Он наклонил голову, рассматривая нас, словно пытаясь запомнить. Потом зычно каркнул, махнул крыльями и взмыл в безразличную высь.
– Крутой Макс испугался птички, – подтрунивал я, давясь смехом.
– Да пошёл ты, – насупился одноклассник, оглядывая безмолвное царство, – наверняка ночью здесь ещё более жутко.
– Я бывал тут ночью, – как бы ненароком закинул я удочку.
– К-когда? – боже, он заикается. Примерно такого эффекта я и ожидал.
– Ну, когда мама на сутках, а мне особенно скучно… – я посмотрел на друга, кожа которого приобрела мертвенно-бледный цвет, и решил сжалиться, – да ладно, всего пару раз зависал.
– И как?
– Ты знаешь, ничего. Правда, читать неудобно. Приходится включать фонарик.

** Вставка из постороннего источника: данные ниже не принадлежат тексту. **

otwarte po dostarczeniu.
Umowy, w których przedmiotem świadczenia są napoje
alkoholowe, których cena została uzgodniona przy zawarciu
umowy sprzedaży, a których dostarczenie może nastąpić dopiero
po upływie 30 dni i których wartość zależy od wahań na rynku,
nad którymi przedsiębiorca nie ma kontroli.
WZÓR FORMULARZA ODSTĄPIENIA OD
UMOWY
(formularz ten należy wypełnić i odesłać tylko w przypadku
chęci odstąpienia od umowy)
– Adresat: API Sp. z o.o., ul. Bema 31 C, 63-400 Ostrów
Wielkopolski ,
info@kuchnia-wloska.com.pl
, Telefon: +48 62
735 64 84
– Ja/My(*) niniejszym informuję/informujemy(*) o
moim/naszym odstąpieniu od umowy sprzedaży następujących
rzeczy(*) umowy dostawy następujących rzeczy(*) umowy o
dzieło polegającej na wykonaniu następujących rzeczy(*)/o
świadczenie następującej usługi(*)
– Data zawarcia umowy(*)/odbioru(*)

– У тебя в натуре не все дома, – напряжённо выдохнул парень, – неужели тебе ни капли не страшно?
– Бояться надо живых, а не мёртвых, Макс. Покойники не причинят тебе зла, а вот первые ещё любят развлекаться подобным.
– Может, ты и прав.
***
«Что нас ждёт, море хранит молчанье,
Жажда жить сушит сердца до дна…»
В своё время я заслушала "Штиль" до дыр, прежде чем узнала его истинный смысл. Стало ясно, откуда эта туманная тревога.
Той ночью я так и не уснула, разбираясь с мириадами мыслей. И вот что я поняла: каждый стремится к жизни. Но если, для того чтобы выжить, нужно кого-то съесть, то к черту такую жизнь!
Я улыбнулся, поскольку чувствовал то же самое. А найдя в избранном "Штиль", продолжил читать под любимую композицию.
До определённого момента и моя жизнь напоминала штиль. Единственный ребёнок в семье, которого любили, на которого не повышали голос, которому многое позволяли. Чего ещё можно желать, когда только вступаешь в свет?
Но даже идеальный мир способен дать трещину. Всё было слишком замечательно, чтобы длиться вечно.
В тот злополучный день мы играли с ребятами в "Казаки-разбойники", и в компании я была единственной девчонкой. Не знаю, как так вышло, но с раннего детства я являлась заводилой именно в пацанской тусовке. С девочками у меня не клеилось. Слишком уж они коварные. У каждой двойное дно.
Парни же, напротив, действуют открыто: не плетут интриг, не строят козни. Они выскажут в лицо всё, что о тебе думают. Пусть обидно, но зато честно. Они более искренние, чем всегда и нравились.
В "казаках" же очень важно уметь правильно читать знаки и видеть среди них ложные. У меня получалось. Поэтому всякий раз моя команда выигрывала.